On February 8, 2012, the State of Connecticut Freedom of Information Commission found that the mayor and Town of Vernon respondents failed to prove that respondents performed "programming or formatting functions" within the meaning of §1-212(b)(1), G.S. because the respondents engaged in "search and retrieval" within the meaning of §1-212(b)(1) therefore respondents could not charge a fee of $950.00 for "programming or formatting functions" because it was only a search and retrieval function performed for a member of the public for copies of public records. Therefore, the statutorily-permitted fee for "search and retrieval," of the requested records is $0.00. The requestor had sought copies of all written or electronically transmitted correspondence sent to or from mayor staffer a recent college graduate according to a Hartford Courant article. The respondent had claimed to engage in programming-related functions in order to do the programming necessary to generate computer-stored documents responsive to the complainants' request as an "outside contractor" in fulfilling the FOI request, and could charge the requestor a fee for searching and retrieving records at his hourly attorney rate or the hourly rate as a mayor. The Connecticut General Statutes Sec. 1-212(b)(1), charging any fee for "searching or retrieving" is not permitted unless an "outside contractor" provides the agency with computer storage and retrieval services. It was concluded that under the FOI Act, the respondent was not permitted to charge the private hourly rate or the hourly pay for the mayor's position for the search and retrieval that was done. Rather, the respondent was permitted to charge only the maximum permissible fee of fifty cents per page as set forth in §1-212(a).

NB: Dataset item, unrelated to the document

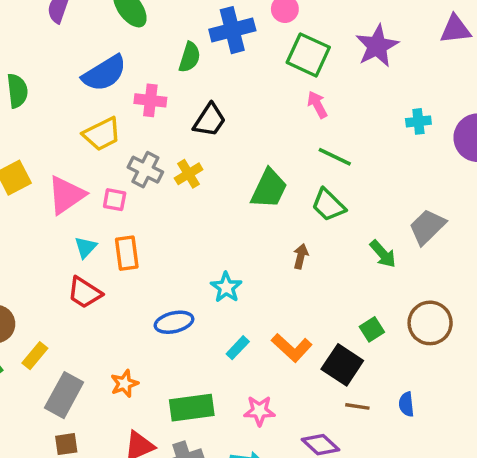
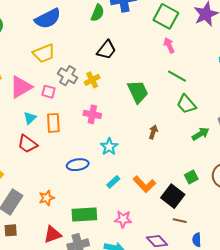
pink cross: (150, 100) -> (92, 114), moved
green trapezoid: (269, 189) -> (138, 92), turned -55
green trapezoid: (328, 205) -> (186, 104), moved
green arrow: (383, 254) -> (201, 134), turned -84
blue semicircle: (406, 404) -> (197, 240), moved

During his tenure as mayor, Attorney Jason L. McCoy continued the practice of law as a lawyer trying jury trials to verdict McCoy is a member of American Association for Justice and the Connecticut Trial Lawyers Association Board of Governors. He has published written material and presented the material to lawyers in Connecticut and nationally. McCoy has published written material entitled "Bringing a Gun Shot Case—Pitfalls and Insurance" at the American Association for Justice annual convention in Boston Massachusetts. Attorney Jason L. McCoy was the Moderator on Monday, February 20, 2006 at Association of Trial Lawyers of America (ATLA) Winter Convention, in Honolulu, Track II "Keeping Our Roads Safe: Litigating Motor Vehicle and Interstate Trucking Cases". Attorney Jason L. McCoy was the co-chairman of "Making a Federal Case of It: Feeling Confident in Federal Court, Connecticut Civil Justice Foundation, May 18, 2007" where he published written material and presented "Deposition, Documents & Discovery at Trial", on November 29, 2007 for the National Business Institute Continuing Legal Education for Professionals seminar related to Personal Injury Cases in Hartford Connecticut he presented at the "Calculating and Proving Damages" seminar on his written material "Working With Economic On Damages", he co-chaired "Responding to Legal Emergencies" for the Connecticut Civil Justice Foundation on October 13, 2006, where he published written material and presented "Notice Requirements: Don't Get Caught Short!", he presented "Focus Groups You CAN Afford" where he presented written material and clips of footage from some of the focus groups on April 25, 2005 to the Connecticut Civil Justice Foundation at the Spring Dinner, and on October 23, 2009 at the Annual Legal Support Staff seminar he published written material and presented on the use of "Vendors and Tools That Streamline and Help Litigation".